The New York Times suing Microsoft and OpenAI

Sunday 14th January, 2024 - Bruce Sterling

https://nytco-assets.nytimes.com/2023/12/NYT_Complaint_Dec2023.pdf

(…)

Defendants’ unlawful use of The Times’s work to create artificial intelligence products that compete with it threatens The Times’s ability to provide that service. Defendants’ generative artificial intelligence (“GenAI”) tools rely on large-language models (“LLMs”) that were built by copying and using millions of The Times’s copyrighted news articles, in-depth investigations, opinion pieces, reviews, how-to guides, and more.

While Defendants engaged in widescale copying from many sources, they gave Times content particular emphasis when building their LLMs—revealing a preference that recognizes the value of those works. Through Microsoft’s Bing Chat (recently rebranded as “Copilot”) and OpenAI’s ChatGPT, Defendants seek to free-ride on The Times’s massive investment in its journalism by using it to build substitutive products without permission or payment.

3. The Constitution and the Copyright Act recognize the critical importance of giving creators exclusive rights over their works. Since our nation’s founding, strong copyright protection has empowered those who gather and report news to secure the fruits of their labor and investment. Copyright law protects The Times’s expressive, original journalism, including, but not limited to, its millions of articles that have registered copyrights.

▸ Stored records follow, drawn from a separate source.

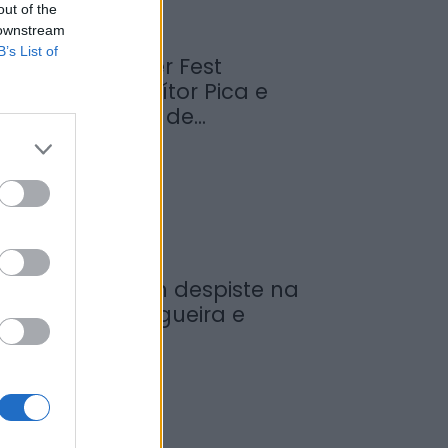
out of the
 downstream
B’s List of
abrosa Summer Fest
rrancou com Vítor Pica e
euniu centenas de...
de Agosto, 2026
ovem ferida em despiste na
reguesia de Nogueira e
rmida
de Agosto, 2026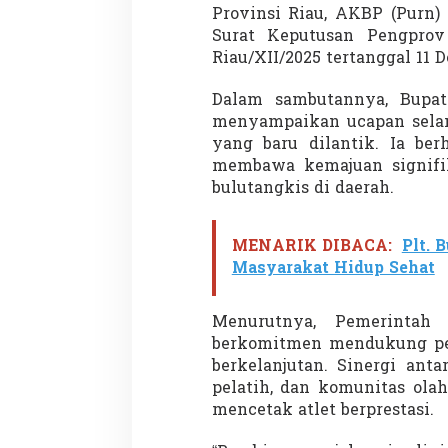
Provinsi Riau, AKBP (Purn) 
Surat Keputusan Pengprov
Riau/XII/2025 tertanggal 11 
Dalam sambutannya, Bupat
menyampaikan ucapan selam
yang baru dilantik. Ia be
membawa kemajuan signifi
bulutangkis di daerah.
MENARIK DIBACA:
Plt. 
Masyarakat Hidup Sehat
Menurutnya, Pemerintah
berkomitmen mendukung pem
berkelanjutan. Sinergi anta
pelatih, dan komunitas ola
mencetak atlet berprestasi.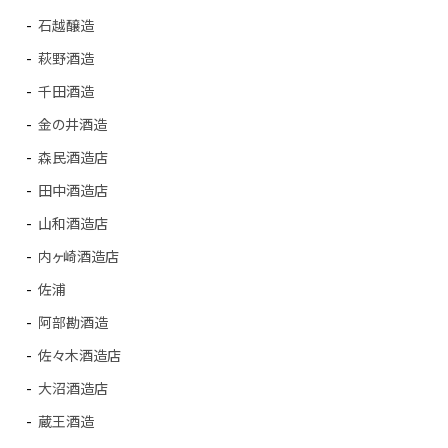
石越醸造
萩野酒造
千田酒造
金の井酒造
森民酒造店
田中酒造店
山和酒造店
内ヶ崎酒造店
佐浦
阿部勘酒造
佐々木酒造店
大沼酒造店
蔵王酒造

4. Defendants have refused to recognize this protection. Powered by LLMs containing copies of Times content, Defendants’ GenAI tools can generate output that recites Times content verbatim, closely summarizes it, and mimics its expressive style, as demonstrated by scores of examples. See Exhibit J. These tools also wrongly attribute false information to The Times.

Case 1:23-cv-11195 Document 1 Filed 12/27/23 Page 3 of 69

5. Defendants also use Microsoft’s Bing search index, which copies and categorizes The Times’s online content, to generate responses that contain verbatim excerpts and detailed summaries of Times articles that are significantly longer and more detailed than those returned by traditional search engines. By providing Times content without The Times’s permission or authorization, Defendants’ tools undermine and damage The Times’s relationship with its readers and deprive The Times of subscription, licensing, advertising, and affiliate revenue.

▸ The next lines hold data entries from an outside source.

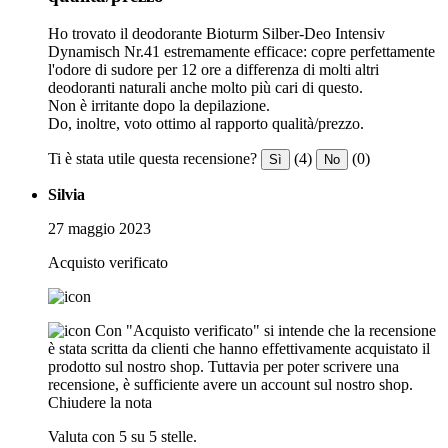
Ho trovato il deodorante Bioturm Silber-Deo Intensiv
Dynamisch Nr.41 estremamente efficace: copre perfettamente
l'odore di sudore per 12 ore a differenza di molti altri
deodoranti naturali anche molto più cari di questo.
Non è irritante dopo la depilazione.
Do, inoltre, voto ottimo al rapporto qualità/prezzo.
Ti è stata utile questa recensione?
(4)
(0)
Sì
No
Silvia
27 maggio 2023
Acquisto verificato
Con "Acquisto verificato" si intende che la recensione
è stata scritta da clienti che hanno effettivamente acquistato il
prodotto sul nostro shop. Tuttavia per poter scrivere una
recensione, è sufficiente avere un account sul nostro shop.
Chiudere la nota
Valuta con 5 su 5 stelle.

6. Using the valuable intellectual property of others in these ways without paying for it has been extremely lucrative for Defendants. Microsoft’s deployment of Times-trained LLMs throughout its product line helped boost its market capitalization by a trillion dollars in the past year alone. And OpenAI’s release of ChatGPT has driven its valuation to as high as $90 billion. Defendants’ GenAI business interests are deeply intertwined, with Microsoft recently highlighting that its use of OpenAI’s “best-in-class frontier models” has generated customers—including “leading AI startups”—for Microsoft’s Azure AI product.1

7. The Times objected after it discovered that Defendants were using Times content without permission to develop their models and tools. For months, The Times has attempted to reach a negotiated agreement with Defendants, in accordance with its history of working productively with large technology platforms to permit the use of its content in new digital products (including the news products developed by Google, Meta, and Apple). The Times’s goal during these negotiations was to ensure it received fair value for the use of its content, facilitate the continuation of a healthy news ecosystem, and help develop GenAI technology in a responsible way that benefits society and supports a well-informed public.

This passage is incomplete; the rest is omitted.